When you run Puppet now for the first time, it will start inspecting the security and directly fix it. This is probably not what you want right now. For now, to see what it will change, we will use the --noop switch for Puppet.
puppet apply /etc/puppetlabs/code/environments/production/manifests/site.pp --noopYou'll see a large list of things that Puppet would change. The generated notices look like this:
Notice: /Stage[main]/Ora_secured::Db19c::V1_1_0::P3_1::Db01 Ora_secured::Controls::Failed_login_attempts_is_less_than_or_equal_to_5[DB01]......
The part after Ora_secured::Db19c::V1_1_0:: is the CIS paragraf (e.g. rule) that this change belongs to.

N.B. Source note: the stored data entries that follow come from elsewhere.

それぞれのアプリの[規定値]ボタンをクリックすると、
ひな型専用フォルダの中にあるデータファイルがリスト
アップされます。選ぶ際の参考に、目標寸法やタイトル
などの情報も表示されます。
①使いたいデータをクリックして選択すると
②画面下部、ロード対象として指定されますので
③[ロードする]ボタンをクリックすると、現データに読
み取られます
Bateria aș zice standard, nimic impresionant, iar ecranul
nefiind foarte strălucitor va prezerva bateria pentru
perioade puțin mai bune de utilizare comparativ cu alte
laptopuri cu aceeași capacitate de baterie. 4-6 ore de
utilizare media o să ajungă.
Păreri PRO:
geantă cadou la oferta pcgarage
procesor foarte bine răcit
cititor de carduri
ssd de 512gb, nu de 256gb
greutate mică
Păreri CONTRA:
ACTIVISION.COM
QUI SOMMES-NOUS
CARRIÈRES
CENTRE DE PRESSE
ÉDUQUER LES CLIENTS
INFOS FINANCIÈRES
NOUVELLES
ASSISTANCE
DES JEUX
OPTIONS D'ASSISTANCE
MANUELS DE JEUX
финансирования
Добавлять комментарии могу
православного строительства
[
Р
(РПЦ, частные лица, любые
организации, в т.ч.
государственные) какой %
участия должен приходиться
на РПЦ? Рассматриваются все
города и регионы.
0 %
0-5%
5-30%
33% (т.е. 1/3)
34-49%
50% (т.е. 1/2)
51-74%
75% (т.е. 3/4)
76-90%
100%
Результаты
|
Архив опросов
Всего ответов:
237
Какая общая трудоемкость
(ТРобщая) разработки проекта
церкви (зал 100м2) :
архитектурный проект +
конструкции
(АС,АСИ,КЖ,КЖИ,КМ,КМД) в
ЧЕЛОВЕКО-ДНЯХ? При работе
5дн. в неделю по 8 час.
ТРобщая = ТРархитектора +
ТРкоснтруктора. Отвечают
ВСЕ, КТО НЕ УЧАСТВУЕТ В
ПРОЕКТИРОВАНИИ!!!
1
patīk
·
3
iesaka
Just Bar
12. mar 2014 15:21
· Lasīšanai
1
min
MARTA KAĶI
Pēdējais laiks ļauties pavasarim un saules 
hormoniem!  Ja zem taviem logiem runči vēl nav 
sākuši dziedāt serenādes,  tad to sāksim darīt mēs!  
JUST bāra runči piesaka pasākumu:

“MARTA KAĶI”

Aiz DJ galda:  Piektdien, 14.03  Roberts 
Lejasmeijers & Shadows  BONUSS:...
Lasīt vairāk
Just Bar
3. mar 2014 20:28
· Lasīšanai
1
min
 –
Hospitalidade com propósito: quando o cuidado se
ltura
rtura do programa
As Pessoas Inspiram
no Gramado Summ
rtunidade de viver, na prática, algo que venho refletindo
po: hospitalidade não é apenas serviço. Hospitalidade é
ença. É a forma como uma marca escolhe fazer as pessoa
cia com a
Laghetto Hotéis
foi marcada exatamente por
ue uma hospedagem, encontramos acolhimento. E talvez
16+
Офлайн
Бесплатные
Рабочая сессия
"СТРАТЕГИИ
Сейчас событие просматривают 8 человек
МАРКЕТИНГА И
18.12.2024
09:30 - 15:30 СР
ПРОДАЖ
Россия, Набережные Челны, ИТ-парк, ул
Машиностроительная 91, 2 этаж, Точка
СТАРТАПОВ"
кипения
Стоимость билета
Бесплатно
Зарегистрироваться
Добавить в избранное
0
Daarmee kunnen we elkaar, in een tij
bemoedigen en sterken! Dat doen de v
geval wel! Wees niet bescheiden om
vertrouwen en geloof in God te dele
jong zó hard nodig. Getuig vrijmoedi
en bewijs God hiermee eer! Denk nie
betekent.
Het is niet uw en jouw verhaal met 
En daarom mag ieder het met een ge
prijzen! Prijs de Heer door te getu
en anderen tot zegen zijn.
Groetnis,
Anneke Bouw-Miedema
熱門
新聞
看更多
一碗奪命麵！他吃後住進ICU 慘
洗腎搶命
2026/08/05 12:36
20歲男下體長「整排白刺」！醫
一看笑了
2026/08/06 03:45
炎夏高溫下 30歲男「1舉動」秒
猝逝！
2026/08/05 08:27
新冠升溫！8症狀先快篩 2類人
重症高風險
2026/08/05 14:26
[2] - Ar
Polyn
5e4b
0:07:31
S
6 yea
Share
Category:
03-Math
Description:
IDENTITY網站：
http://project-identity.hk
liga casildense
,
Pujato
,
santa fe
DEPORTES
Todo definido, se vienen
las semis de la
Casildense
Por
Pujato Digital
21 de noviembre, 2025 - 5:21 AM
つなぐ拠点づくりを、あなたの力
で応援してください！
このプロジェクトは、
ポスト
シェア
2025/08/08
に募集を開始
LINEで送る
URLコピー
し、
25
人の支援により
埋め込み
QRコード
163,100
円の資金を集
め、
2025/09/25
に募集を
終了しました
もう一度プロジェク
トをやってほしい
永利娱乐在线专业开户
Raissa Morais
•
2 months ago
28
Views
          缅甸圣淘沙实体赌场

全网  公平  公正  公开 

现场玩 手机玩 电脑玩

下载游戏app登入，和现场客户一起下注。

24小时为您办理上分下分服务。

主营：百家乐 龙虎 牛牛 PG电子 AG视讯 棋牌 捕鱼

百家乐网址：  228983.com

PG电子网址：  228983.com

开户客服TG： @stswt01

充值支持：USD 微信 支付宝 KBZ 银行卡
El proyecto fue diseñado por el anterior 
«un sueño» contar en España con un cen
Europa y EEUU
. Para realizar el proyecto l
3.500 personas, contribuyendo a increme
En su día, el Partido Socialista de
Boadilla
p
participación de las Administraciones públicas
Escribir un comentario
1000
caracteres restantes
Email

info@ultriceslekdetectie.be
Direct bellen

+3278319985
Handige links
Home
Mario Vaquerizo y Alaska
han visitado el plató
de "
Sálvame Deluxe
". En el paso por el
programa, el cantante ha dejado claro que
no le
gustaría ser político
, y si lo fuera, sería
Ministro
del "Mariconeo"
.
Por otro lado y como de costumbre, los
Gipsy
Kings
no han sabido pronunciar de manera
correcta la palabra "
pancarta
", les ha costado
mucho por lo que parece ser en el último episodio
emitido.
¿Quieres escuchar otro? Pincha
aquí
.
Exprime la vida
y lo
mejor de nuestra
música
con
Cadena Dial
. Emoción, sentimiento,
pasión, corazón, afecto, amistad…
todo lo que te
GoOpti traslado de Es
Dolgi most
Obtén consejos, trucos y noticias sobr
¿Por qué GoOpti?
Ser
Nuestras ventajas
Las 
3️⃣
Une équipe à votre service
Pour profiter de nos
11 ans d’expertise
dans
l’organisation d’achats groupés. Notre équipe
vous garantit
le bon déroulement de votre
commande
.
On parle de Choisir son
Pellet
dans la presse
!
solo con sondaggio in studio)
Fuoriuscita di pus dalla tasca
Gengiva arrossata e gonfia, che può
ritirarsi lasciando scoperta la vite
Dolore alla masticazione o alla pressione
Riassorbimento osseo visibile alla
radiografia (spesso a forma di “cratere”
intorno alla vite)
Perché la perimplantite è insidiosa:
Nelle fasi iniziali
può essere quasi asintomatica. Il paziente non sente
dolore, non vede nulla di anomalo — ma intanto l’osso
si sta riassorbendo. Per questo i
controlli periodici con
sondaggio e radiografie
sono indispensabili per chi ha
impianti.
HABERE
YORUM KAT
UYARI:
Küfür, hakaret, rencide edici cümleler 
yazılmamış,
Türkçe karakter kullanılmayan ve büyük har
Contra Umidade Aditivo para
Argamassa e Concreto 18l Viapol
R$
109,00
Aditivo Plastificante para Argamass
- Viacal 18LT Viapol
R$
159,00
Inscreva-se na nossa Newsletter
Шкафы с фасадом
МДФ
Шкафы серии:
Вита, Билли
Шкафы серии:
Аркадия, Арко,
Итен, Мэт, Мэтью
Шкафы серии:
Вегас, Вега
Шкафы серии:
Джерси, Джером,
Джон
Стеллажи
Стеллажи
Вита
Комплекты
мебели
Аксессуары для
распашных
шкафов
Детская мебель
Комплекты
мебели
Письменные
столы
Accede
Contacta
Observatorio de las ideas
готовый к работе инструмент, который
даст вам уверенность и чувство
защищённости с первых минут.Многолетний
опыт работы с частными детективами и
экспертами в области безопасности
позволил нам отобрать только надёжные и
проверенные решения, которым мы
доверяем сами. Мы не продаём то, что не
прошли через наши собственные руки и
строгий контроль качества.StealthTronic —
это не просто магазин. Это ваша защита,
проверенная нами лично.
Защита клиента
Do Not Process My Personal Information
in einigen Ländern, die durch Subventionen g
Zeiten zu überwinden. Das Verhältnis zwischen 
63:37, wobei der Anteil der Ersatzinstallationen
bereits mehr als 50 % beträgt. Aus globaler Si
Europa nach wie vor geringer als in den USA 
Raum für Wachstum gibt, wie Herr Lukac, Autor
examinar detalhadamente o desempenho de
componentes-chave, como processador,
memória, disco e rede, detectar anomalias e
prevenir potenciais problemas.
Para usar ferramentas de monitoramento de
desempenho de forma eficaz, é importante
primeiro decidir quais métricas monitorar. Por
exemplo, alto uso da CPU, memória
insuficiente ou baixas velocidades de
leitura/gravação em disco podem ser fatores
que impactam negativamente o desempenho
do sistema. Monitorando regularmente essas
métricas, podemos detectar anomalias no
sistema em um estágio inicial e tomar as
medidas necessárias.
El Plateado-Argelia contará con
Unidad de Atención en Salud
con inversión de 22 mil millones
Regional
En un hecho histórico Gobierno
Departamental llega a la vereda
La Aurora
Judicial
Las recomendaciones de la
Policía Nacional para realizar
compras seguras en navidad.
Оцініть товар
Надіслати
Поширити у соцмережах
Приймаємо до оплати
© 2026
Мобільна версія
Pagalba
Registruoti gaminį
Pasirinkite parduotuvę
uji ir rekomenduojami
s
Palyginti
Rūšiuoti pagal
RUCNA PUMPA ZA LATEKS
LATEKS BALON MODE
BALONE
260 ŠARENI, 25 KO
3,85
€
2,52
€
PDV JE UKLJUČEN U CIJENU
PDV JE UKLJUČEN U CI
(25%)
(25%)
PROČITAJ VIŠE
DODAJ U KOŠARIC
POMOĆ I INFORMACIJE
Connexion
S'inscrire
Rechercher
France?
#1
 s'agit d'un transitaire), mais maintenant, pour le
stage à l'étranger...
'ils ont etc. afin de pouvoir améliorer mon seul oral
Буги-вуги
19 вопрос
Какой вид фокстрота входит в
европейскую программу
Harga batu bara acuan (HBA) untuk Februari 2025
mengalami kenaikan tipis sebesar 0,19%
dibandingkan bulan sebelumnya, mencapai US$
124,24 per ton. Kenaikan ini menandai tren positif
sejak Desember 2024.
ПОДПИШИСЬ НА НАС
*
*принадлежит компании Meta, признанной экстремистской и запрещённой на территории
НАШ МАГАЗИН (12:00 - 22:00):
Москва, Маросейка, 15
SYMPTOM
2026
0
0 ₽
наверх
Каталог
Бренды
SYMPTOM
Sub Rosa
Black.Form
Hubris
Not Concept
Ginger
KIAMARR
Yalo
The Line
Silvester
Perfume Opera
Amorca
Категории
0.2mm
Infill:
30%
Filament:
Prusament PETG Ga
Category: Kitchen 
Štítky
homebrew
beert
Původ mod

It is very likely that your application deosn work anymore if you apply ALL rules. You have to start inspecting and evaluating the changes.
In the edit_in_workshop.yaml file at the bottom you see a commented out list of all the rules and the text skip. If your hiera data contains this key, the test will be skipped. SO uncomment a few rules and run puppet with noop again. You'll see that the number of changes will shrink.
No when we run Puppet, the warning will no longer be issues.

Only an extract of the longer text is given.